In the will mother leaves house to several adult children - all an equal share - but husband has right of residence in it for life although he now in nursing home and suffering from dementia. One beneficiary has with the agreement of all the others, offered to purchase house i.e. buy out the others and maintain right of residence. Will this cause any problems for the buyer in the future? Probate is not yet complete so am hoping to have more information before probate completes. Btw the fair deal scheme is relevant here and the up to 22.5% accessed is paid monthly not deferred.


----------



## Clamball (27 Aug 2018)

If the house is involved in fair deal it sounds as if the husband owns at least 50 % of the house already?   It would be unusual when a spouse dies that their half of the house would not be willed to the other spouse?  So it looks as if you are in very unusual circumstances and would be better off getting professional advice.

We purchased our family home where someone on the vendor side had a right of residence.  The purchase was delayed while a monetary figure was calculated on the right of residence and the person paid this in order to quench this right, otherwise the right of residence would have fallen on us when we purchased the house.


----------



## twofor1 (27 Aug 2018)

MarBen said:


> Will this cause any problems for the buyer in the future?
> Btw the fair deal scheme is relevant here and the up to 22.5% accessed is paid monthly not deferred.

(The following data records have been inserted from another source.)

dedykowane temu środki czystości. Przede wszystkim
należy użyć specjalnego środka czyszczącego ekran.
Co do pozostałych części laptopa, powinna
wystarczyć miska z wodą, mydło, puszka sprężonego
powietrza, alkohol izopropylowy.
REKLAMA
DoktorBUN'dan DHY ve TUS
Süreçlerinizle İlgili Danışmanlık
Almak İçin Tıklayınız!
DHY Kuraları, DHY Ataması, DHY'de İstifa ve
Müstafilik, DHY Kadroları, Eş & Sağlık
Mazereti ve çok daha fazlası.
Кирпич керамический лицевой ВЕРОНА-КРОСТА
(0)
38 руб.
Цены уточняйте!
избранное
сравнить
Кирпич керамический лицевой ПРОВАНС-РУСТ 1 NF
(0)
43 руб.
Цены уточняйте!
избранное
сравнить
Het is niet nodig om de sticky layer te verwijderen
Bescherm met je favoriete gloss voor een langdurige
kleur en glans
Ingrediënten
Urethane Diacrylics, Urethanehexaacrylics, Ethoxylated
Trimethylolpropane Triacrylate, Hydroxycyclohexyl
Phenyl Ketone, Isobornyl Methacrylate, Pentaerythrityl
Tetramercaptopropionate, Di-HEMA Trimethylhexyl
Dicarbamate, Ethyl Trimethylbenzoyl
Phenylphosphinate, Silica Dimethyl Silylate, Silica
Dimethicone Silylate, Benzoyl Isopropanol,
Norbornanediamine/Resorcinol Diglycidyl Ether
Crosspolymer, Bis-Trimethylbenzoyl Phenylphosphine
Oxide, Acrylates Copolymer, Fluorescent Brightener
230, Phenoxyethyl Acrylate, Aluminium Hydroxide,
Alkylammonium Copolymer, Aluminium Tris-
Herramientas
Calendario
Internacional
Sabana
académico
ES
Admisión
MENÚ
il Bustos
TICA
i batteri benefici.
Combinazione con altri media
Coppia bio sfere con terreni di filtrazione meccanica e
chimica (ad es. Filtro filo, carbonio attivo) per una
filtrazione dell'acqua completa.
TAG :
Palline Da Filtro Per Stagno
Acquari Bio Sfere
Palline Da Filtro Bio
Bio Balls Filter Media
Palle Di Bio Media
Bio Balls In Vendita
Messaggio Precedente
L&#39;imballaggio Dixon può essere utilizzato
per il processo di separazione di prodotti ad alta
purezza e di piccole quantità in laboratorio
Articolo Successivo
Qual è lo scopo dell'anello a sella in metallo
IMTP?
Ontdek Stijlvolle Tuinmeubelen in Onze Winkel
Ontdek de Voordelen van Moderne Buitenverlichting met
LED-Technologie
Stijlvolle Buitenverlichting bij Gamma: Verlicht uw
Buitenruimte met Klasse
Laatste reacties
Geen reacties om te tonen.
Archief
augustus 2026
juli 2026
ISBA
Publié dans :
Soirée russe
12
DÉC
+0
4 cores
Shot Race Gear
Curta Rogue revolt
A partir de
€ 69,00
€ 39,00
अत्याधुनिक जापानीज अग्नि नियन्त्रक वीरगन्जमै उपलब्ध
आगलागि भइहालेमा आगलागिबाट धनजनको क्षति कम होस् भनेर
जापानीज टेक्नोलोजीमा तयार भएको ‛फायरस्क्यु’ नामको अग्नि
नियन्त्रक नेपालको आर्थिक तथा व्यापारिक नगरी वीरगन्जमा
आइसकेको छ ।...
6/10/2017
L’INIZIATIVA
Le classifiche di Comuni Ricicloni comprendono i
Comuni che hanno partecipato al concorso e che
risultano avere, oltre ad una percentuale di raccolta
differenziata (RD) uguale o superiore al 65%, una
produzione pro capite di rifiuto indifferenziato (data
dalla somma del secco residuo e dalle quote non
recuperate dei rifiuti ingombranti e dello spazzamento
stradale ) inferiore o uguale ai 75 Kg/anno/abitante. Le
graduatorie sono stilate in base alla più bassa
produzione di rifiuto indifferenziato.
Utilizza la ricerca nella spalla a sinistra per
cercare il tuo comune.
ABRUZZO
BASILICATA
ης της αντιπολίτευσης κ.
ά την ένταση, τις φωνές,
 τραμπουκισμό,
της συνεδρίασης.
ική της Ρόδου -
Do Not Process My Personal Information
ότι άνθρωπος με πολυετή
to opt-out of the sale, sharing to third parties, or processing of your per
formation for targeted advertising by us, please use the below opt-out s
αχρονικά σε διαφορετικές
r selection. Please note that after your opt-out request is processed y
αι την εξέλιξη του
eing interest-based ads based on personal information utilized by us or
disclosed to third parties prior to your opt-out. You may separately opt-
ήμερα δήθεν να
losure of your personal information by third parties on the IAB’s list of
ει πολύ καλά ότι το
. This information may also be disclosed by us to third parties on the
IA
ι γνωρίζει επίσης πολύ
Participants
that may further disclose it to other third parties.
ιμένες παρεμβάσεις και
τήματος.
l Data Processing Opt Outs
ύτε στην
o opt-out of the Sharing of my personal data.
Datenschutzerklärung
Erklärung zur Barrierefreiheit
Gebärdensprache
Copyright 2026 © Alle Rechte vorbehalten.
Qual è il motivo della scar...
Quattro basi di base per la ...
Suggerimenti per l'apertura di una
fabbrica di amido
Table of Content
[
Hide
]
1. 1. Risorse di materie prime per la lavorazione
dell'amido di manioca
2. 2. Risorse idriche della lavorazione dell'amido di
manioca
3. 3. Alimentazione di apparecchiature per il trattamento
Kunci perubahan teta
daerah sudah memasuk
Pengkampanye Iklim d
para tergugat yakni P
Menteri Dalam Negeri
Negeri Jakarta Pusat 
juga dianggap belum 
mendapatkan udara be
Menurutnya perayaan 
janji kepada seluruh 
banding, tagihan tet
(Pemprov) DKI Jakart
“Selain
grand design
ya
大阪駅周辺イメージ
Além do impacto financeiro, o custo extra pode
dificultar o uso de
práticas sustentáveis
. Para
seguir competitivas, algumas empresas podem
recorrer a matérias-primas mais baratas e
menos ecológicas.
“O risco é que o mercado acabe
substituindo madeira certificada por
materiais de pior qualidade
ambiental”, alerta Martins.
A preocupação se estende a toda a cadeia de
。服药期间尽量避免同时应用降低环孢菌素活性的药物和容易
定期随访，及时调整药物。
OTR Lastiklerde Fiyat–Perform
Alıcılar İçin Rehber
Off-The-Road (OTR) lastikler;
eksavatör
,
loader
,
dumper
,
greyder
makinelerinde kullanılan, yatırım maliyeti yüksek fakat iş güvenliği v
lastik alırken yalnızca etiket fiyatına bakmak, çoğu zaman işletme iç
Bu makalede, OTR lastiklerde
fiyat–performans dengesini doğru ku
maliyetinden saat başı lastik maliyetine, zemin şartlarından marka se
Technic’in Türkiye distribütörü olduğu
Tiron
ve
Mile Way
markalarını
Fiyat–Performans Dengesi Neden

It could be a problem for someone when the husband dies, whether that’s the purchaser, the executors, the beneficiary’s, or all 3 I’m not sure.

One of my relations was in a nursing home under Fair Deal, they did not avail of the loan and paid the full 22.5% assessed on their family home over their first three years in care. A few years later they passed away.

The HSE then wrote looking for a copy of the Inland Revenue Affidavit CA24 from probate. The HSE letter also pointed out that under whatever section of the Act, a personal representative is personally liable if the assets of an estate are distributed without repaying any amounts due to the HSE……………..

If the family home was not on the CA24, the HSE would surely have asked, was it sold.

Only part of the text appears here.